La hambruna en Gaza marca la fase final del genocidio. No porque ahora el mundo reaccione, sino porque el crimen ya se ha consumado. Hablar hoy de derechos humanos es una forma de clausura narrativa que absuelve a los cómplices. 

El umbral ya ha sido cruzado 

En las últimas semanas, algo ha cambiado en el tratamiento político y mediático de Gaza. Quienes hasta hace poco callaban o justificaban lo injustificable, empiezan ahora a reconocer que hay una catástrofe. Algunos informes de organismos internacionales han empezado a hablar abiertamente de hambruna.
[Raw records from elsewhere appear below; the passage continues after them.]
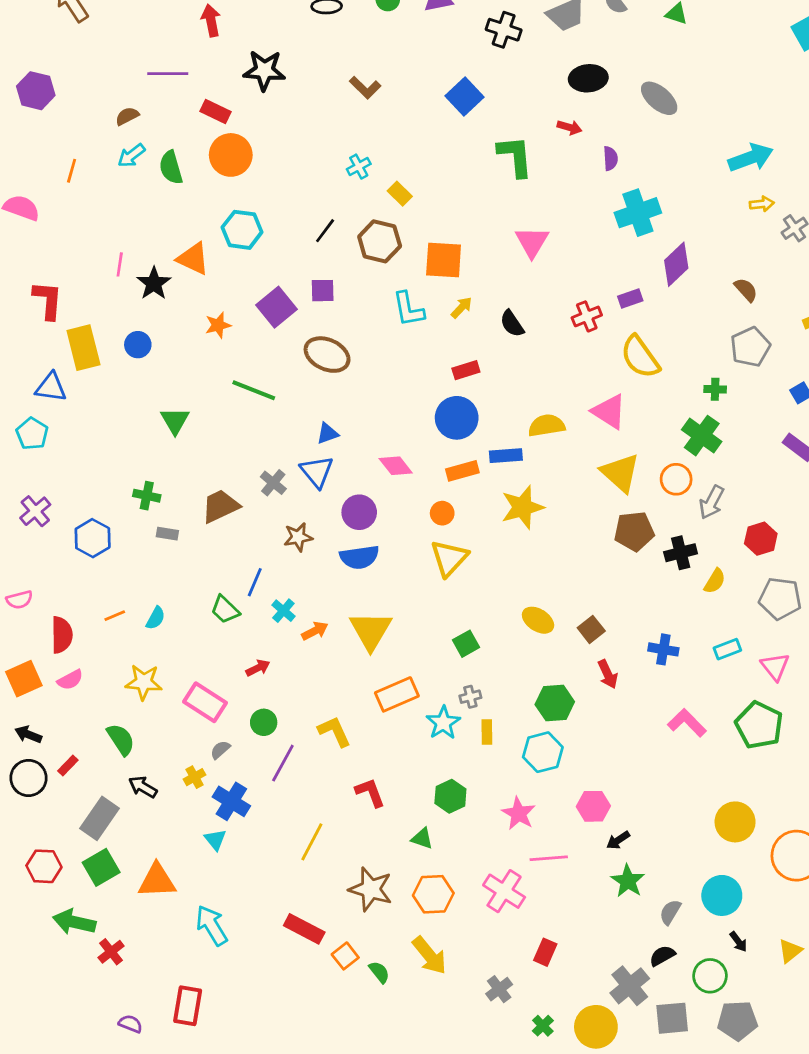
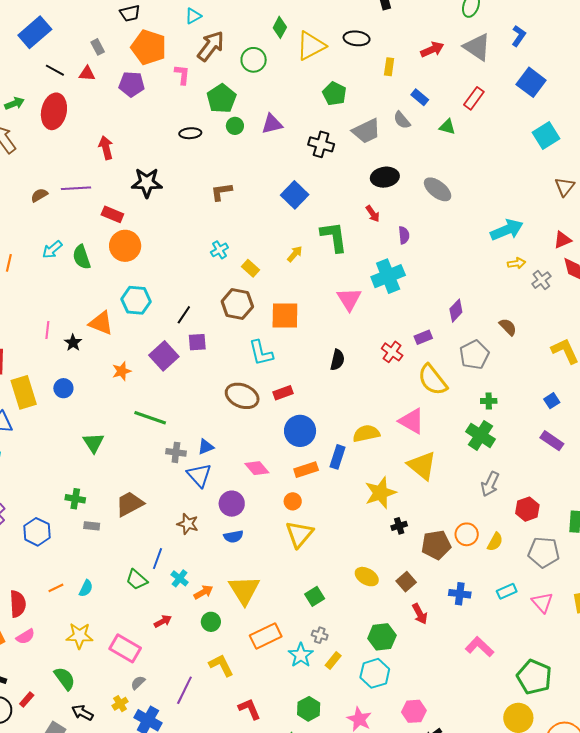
brown L-shape: (365, 88) -> (221, 192), turned 130
brown semicircle: (127, 116) -> (39, 195), moved
red arrow: (569, 127) -> (373, 214), turned 42
cyan cross: (638, 213) -> (388, 276), moved
black line: (325, 231) -> (184, 315), moved
purple diamond: (676, 264) -> (456, 311), size x0.7
black star: (154, 283) -> (73, 343), size x0.7
yellow arrow: (462, 308) -> (295, 254), moved
red cross: (587, 316) -> (392, 352), turned -30
black semicircle: (512, 324) -> (337, 360), turned -130
gray pentagon: (750, 347) -> (474, 355), moved
brown ellipse: (327, 355) -> (242, 396), moved
red rectangle: (466, 370) -> (283, 393), moved
blue rectangle: (506, 456) -> (337, 457), turned -65
orange circle: (676, 479) -> (467, 534), moved
gray cross: (273, 483) -> (176, 452), moved, turned -30
yellow star: (522, 507) -> (380, 493), moved
brown pentagon: (634, 531) -> (436, 545), moved
brown star: (298, 537) -> (188, 524), turned 30
black cross: (681, 553) -> (399, 526), moved, size x0.7
blue semicircle: (359, 557) -> (233, 537), size x0.7
gray cross: (470, 697) -> (320, 635), turned 35
green circle: (264, 722) -> (211, 622), moved
green pentagon: (759, 725) -> (534, 677), moved
yellow rectangle: (487, 732) -> (333, 660), turned 42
Ciertas declaraciones diplomáticas deslizan por fin que el sufrimiento palestino podría ser algo más que una consecuencia inevitable de la guerra. Incluso titulares de medios que durante meses se han negado a usar la palabra genocidio ahora se atreven a mostrar imágenes de niños desnutridos, de madres llorando sobre cuerpos diminutos, de hospitales sin electricidad ni anestesia.

Pero esta repentina sensibilidad no obedece a un cambio en la situación sobre el terreno. No es que hoy haya más horror que ayer. Es que el umbral de impunidad ha sido ya traspasado. La mayoría de las infraestructuras civiles de Gaza han sido arrasadas. Las universidades, escuelas y hospitales han sido destruidos o cerrados. El sistema sanitario ha colapsado. Los cultivos han sido bombardeados.

El agua, contaminada. La ayuda humanitaria, bloqueada o disparada. Decenas de miles de personas han sido asesinadas. Más del 95% de la población ha sido desplazada, y muchas familias han tenido que huir innumerable veces dentro de un territorio cercado. A estas alturas, un número creciente de las muertes no se deben ya a explosivos o ataques con armamento, sino a inanición, deshidratación o septicemia. Es decir, a formas de muerte lentas, previsibles y deliberadamente producidas.

El reconocimiento de la hambruna, por tanto, no representa una alerta temprana. Es una admisión tardía. No marca el inicio de una fase crítica. Llega cuando esa fase ha sido superada. Denunciar el hambre ahora es posible porque ya no pone en riesgo nada. Porque el crimen se ha consolidado. Porque el proyecto genocida ha logrado sus objetivos estratégicos más inmediatos: expulsar, colapsar, desintegrar. Lo que hoy se permite decir no es que Gaza está en peligro. Es que ya ha sido destruida.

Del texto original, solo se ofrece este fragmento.